Dois dias após a sanção do projeto de lei que mudou a legislação dos incentivos fiscais estabelecida pelo Produzir/Fomentar, a Adial Goiás (Associação Pró-Desenvolvimento Industrial do Estado) admite publicamente que não enfrentou o debate sobre as mudanças como deveria e que ficou no prejuízo com a revisão.
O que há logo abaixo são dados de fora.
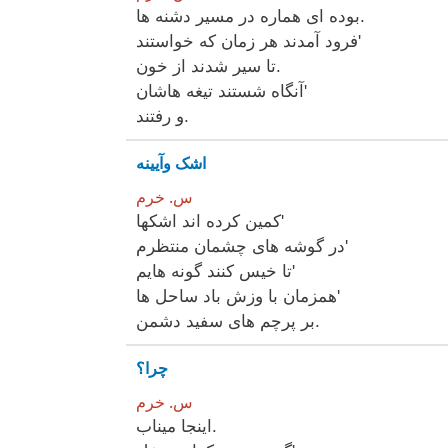
بوده ای هماره در مسیر دشنه ها.
فرود آمدند هر زمان که خواستند'
تا سیر شدند از خون.
آنگاه شستند تیغه هاشان'
و رفتند.
اشک وآیینه
س. خرم
کمین کرده اند اشکها'
در گوشه های چشمان منتظرم'
تا خیس کنند گونه هایم'
همزمان با وزش باد ساحل ها'
بر پرچم های سفید دشمن.
چرا؟
س. خرم
اینجا میناب.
Em entrevista ao jornal O Popular nesta quinta-feira, o presidente da Adial Goiás, Otávio Lage de Siqueira Filho, reconhece que perdeu o debate: “Não tivemos condições de discutir o projeto, que ficou diferente do que imaginávamos”. Segundo Otavinho, apesar das diversas reuniões sobre o tema com Caiado e seus auxiliares na área econômica, entre eles deputado estadual Lívio Luciano (MDB), relator da revisão, “restaram inseguranças jurídicas para as empresas de diversas áreas”.

O senador e governador eleito Ronaldo Caiado (DEM) impôs sua narrativa de que os incentivos beneficiam um pequeno grupo de empresários milionários com a redução de impostos, em prejuízo dos cofres públicos. Assim, assegurou a revisão das regras, que representarão incremento de R$ 1 bilhão no Tesouro Estadual em 2019, às custas de perda de competitividade econômica, perda de empresas, corte de empregos e insegurança jurídica para quem investe ou pretende investir em Goiás.